As I peeked at the adults in the living room, I thought, Silly Mr. Morrow. Why is he saying everything to Appa? Doesn’t he know Umma makes all the decisions?
Mr. Morrow was our real estate agent. He was telling my dad how to make our two-bedroom house more sellable. Appa nodded his head vigorously. The agent hardly looked in my mom’s direction. Umma stayed silent except to encourage Mr. Morrow to eat the peanuts, dried squid and sliced apples.
I was only 8 then, but I knew where the unstated power in our family lay. Yet Mr. Morrow didn’t catch on. And how could he?
Everyone has a public face that differs somewhat from the private self. I was privy to both sides of my mom. Mr. Morrow had access to only one.
Ultimately it was my mom who would decide what improvements would be made to the home, when we would sell the home, for what price she would part with it and where we would move to.
From the big, to the small, Umma always had her say. She chose whether we ate at the Korean mall or McDonald’s.
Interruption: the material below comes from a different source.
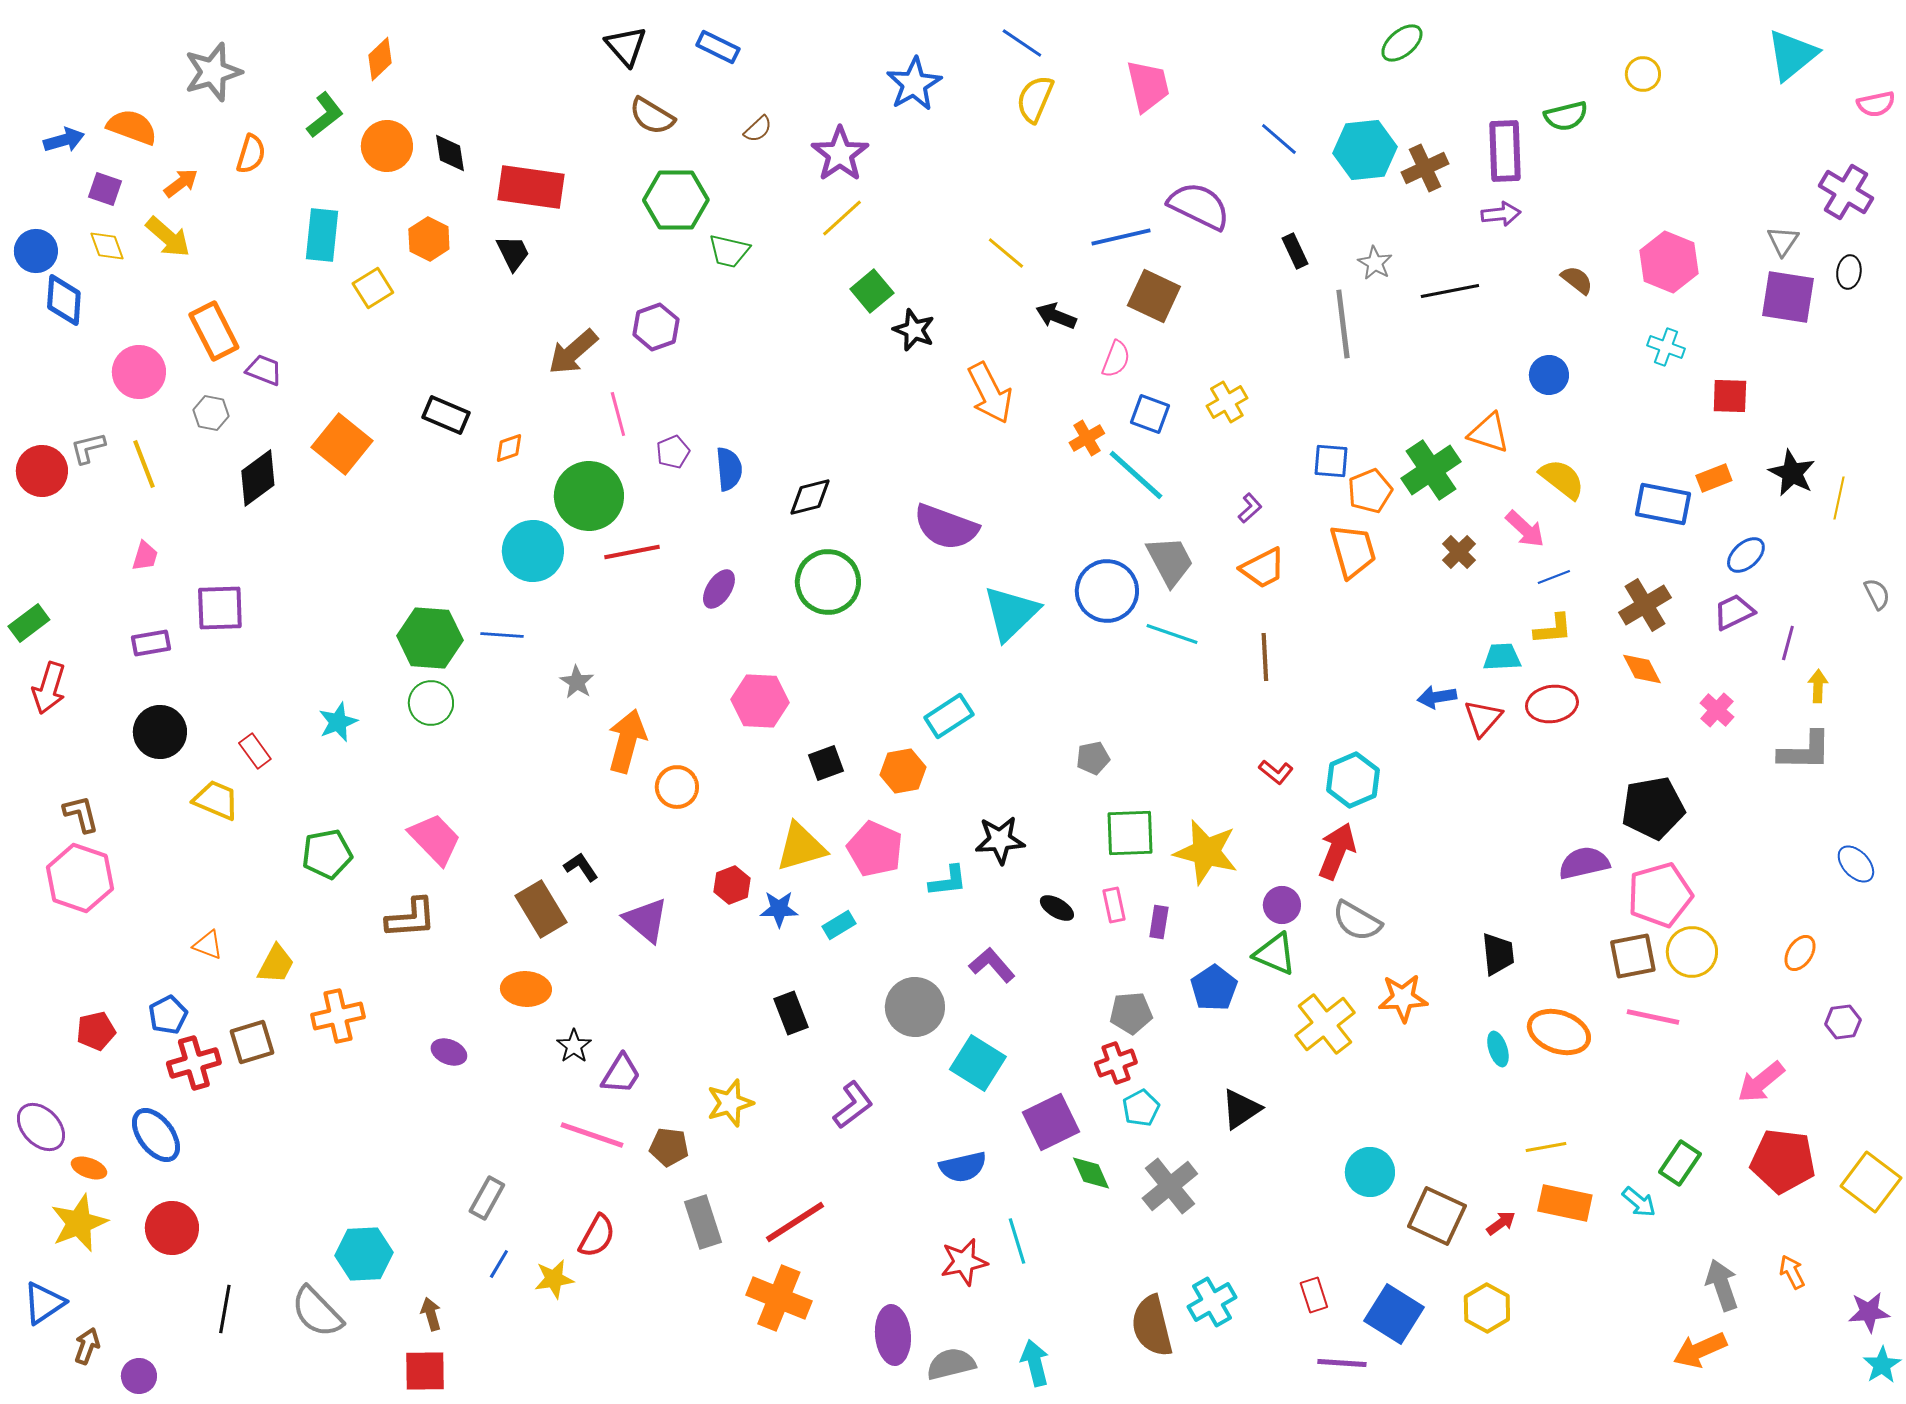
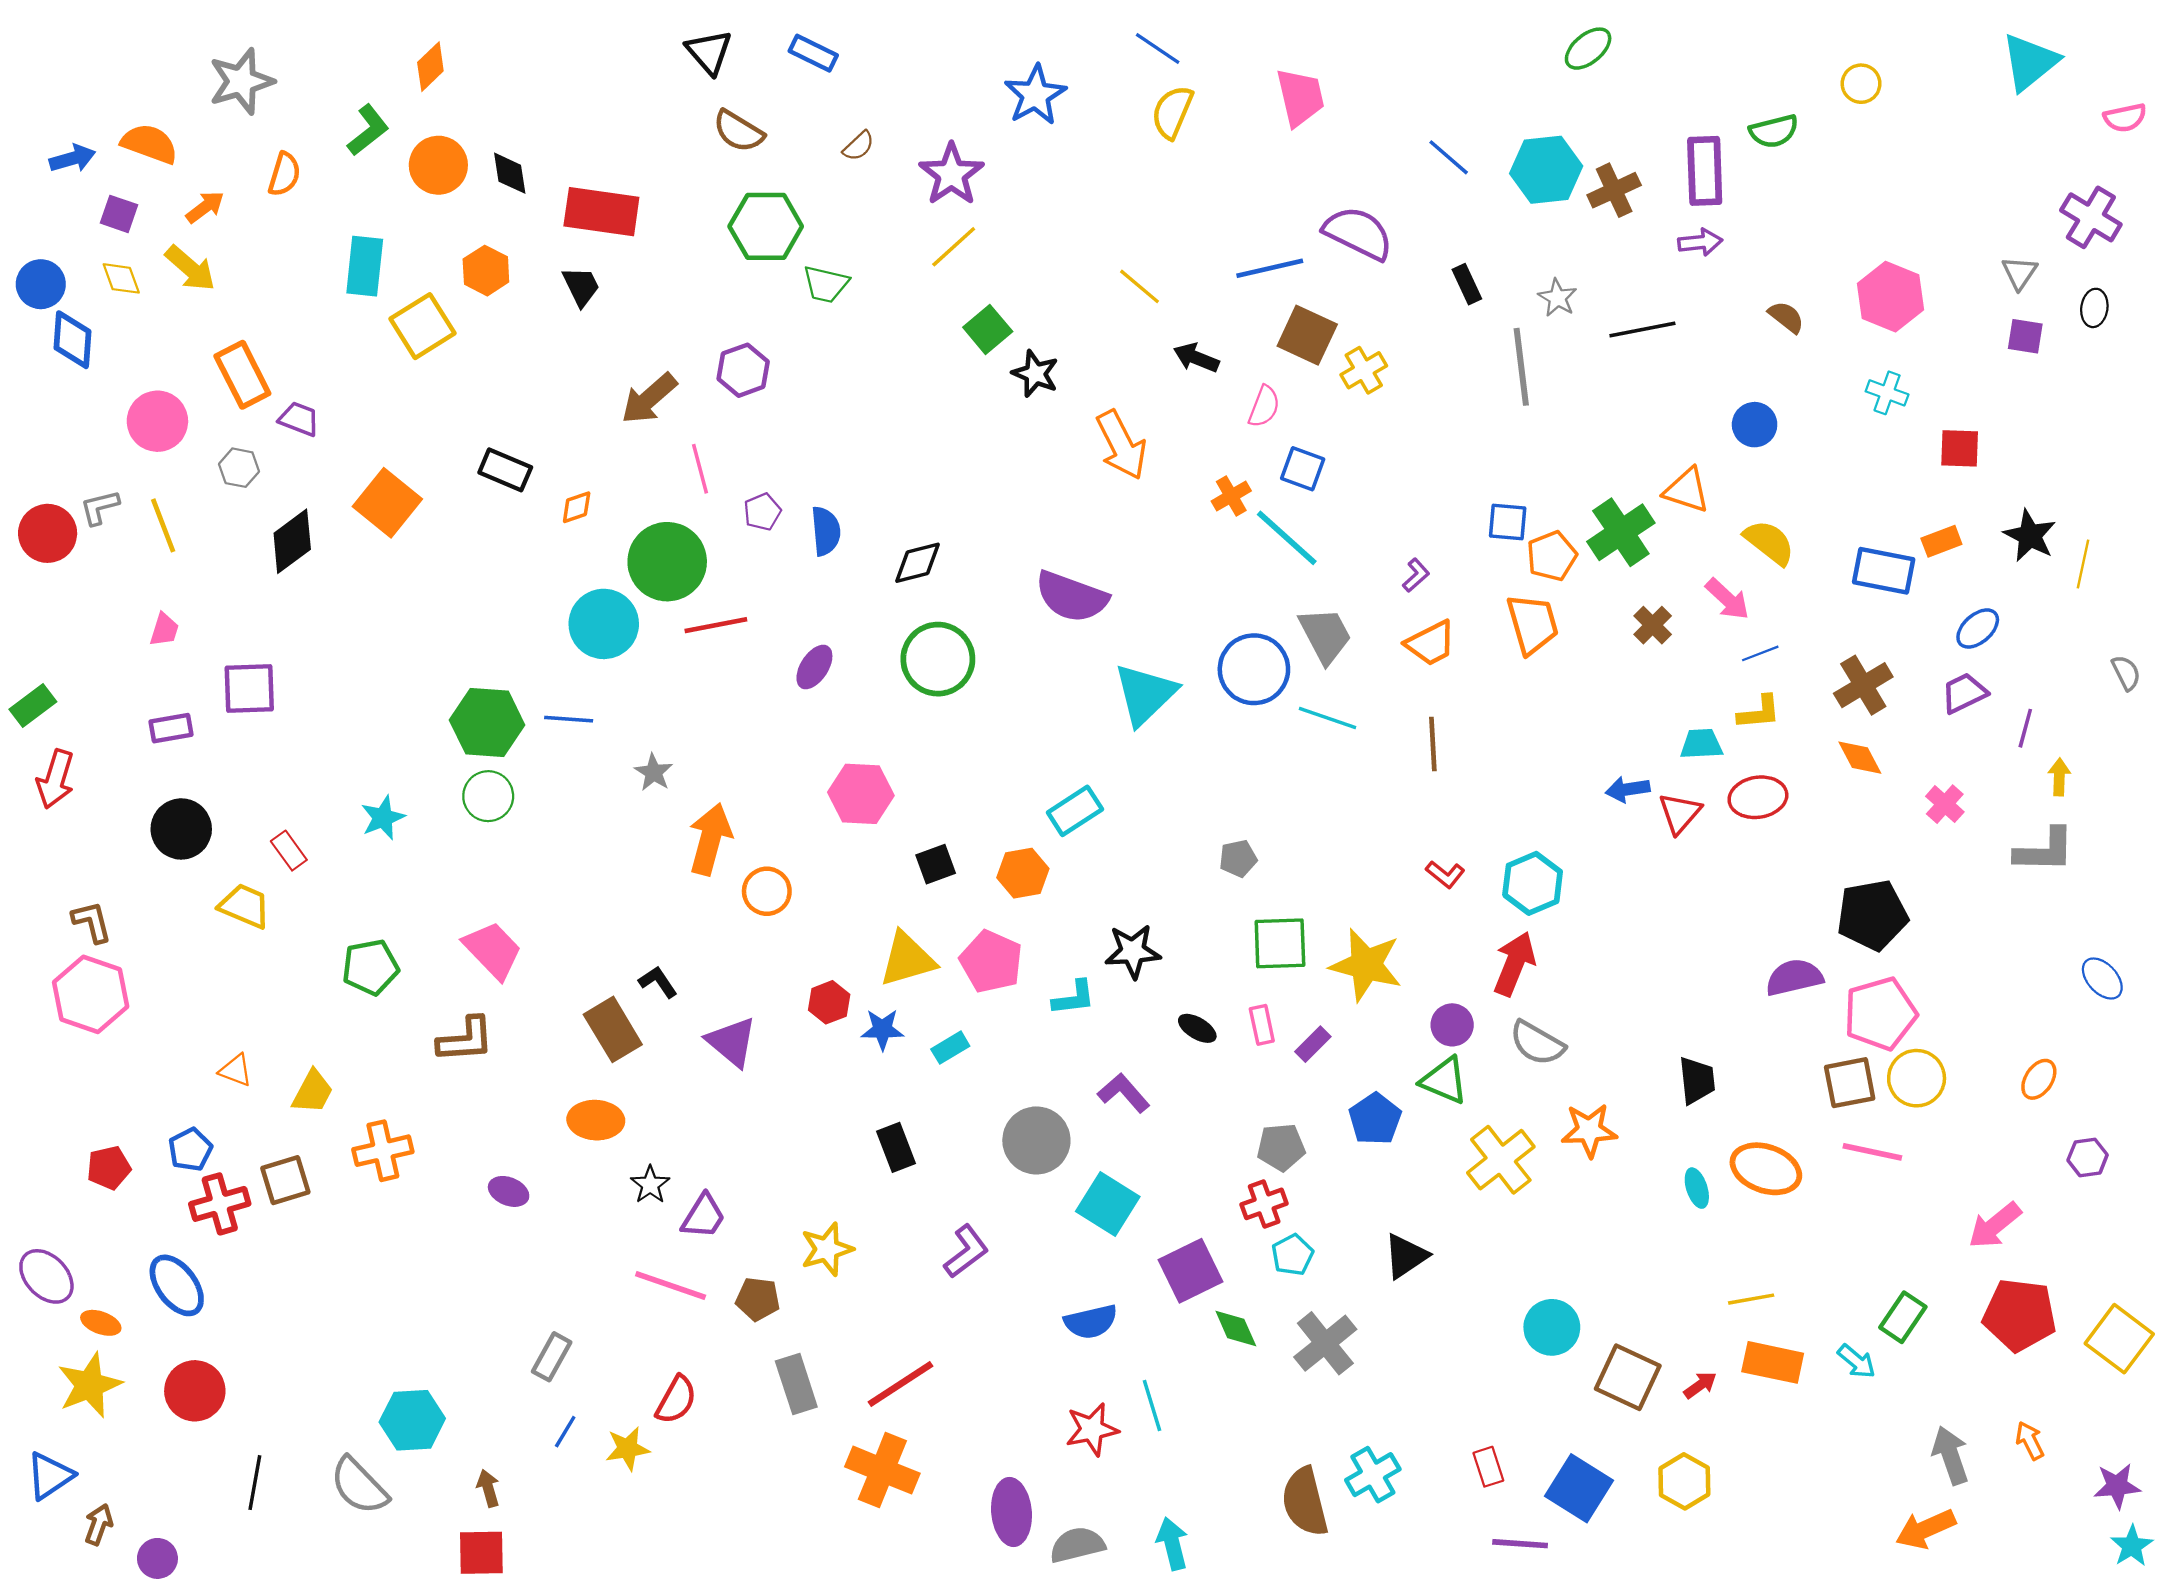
yellow square: (373, 288) -> (423, 326), size x1.4
purple square: (1788, 297) -> (2025, 336), size x0.6
yellow cross: (1227, 402) -> (1364, 370), moved
purple rectangle: (1159, 922) -> (1313, 1044), turned 36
She banished Appa from wearing a plaid outfit to church in favor of a dark suit. She determined what school grades she expected of my sister and me.
In financial matters, it was no different. Umma found which type of insurance to buy for the home and the family store. She decided when money would be spent for improvements to the family store. Or how money should be saved or invested.
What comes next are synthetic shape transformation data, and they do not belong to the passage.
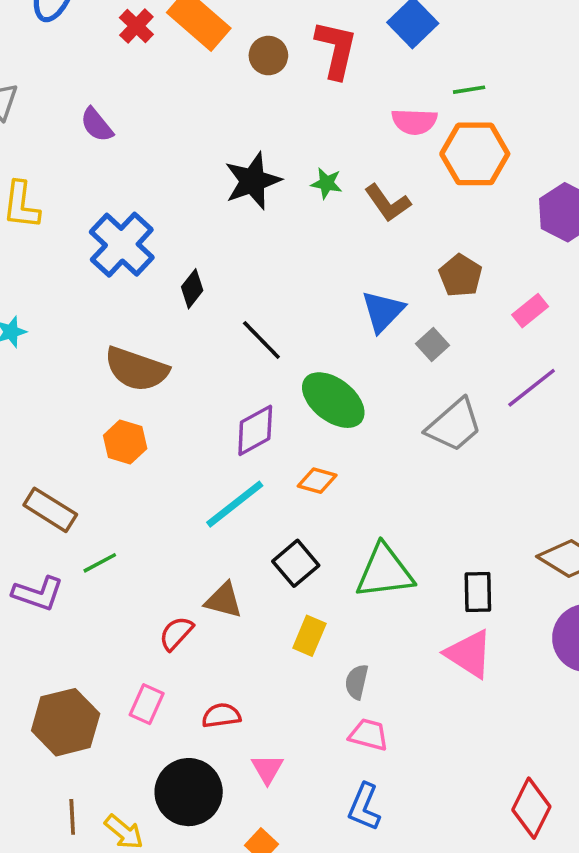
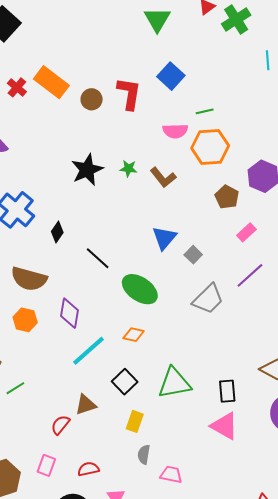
brown pentagon: (461, 276) -> (227, 197), moved
purple diamond: (255, 430) -> (70, 313), moved, turned -48
brown triangle: (224, 600) -> (86, 405), turned -30
gray semicircle: (357, 682) -> (144, 454), moved

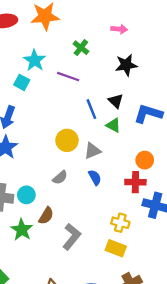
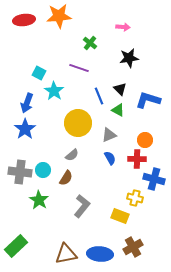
cyan star: (35, 60) -> (54, 91), moved
yellow circle: (67, 140) -> (78, 123), size x1.4
gray triangle: (93, 151) -> (109, 135), moved
blue semicircle: (95, 177) -> (110, 158), moved
brown semicircle: (46, 216) -> (66, 178), moved
yellow cross: (120, 223) -> (135, 198), moved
At home, with just us, Umma was and still is very animated. She resembles a sports commentator with her running stream of opinions.
“Ayy, another Alzheimer’s halmeoni,” she’ll say as we watch a Korean soap. “Why do they always have so many Alzheimer’s grandmas?”
At theaters, in my company, she will get upset at the violent content of movies, saying she doesn’t understand why American movies give “the crazies” more ideas. She rails against injustices, such as the killing or injuring of Korean-store owners that gets little press outside the Korean newspapers.
Yet you wouldn’t know that from the person she morphs into outside our nuclear family. She grows quiet among white Americans, whether it’s the real estate agent, banker, waitress or grocery clerk. But she grows even quieter among traditional Koreans. Instead of chatting, she fades into the kitchen, although she doesn’t relish being there (practically a crime for Korean women of her generation). It’s Appa who enjoys cooking fish soup, firing up thinly sliced beef on the table grill and marinating vegetables. He’s the one who mixes vinegar, sesame oil, garlic and red pepper paste to good results. He too might be committing a Korean crime, doing so-called “women’s work.”
Yet with the Korean visitors, it’s Umma who shuttles nearly invisibly, back and forth from the kitchen to the table with trays of bean sprout soup, kimchi, rice and side dishes. Her head, usually held up, seems heavy and drawn to the ground.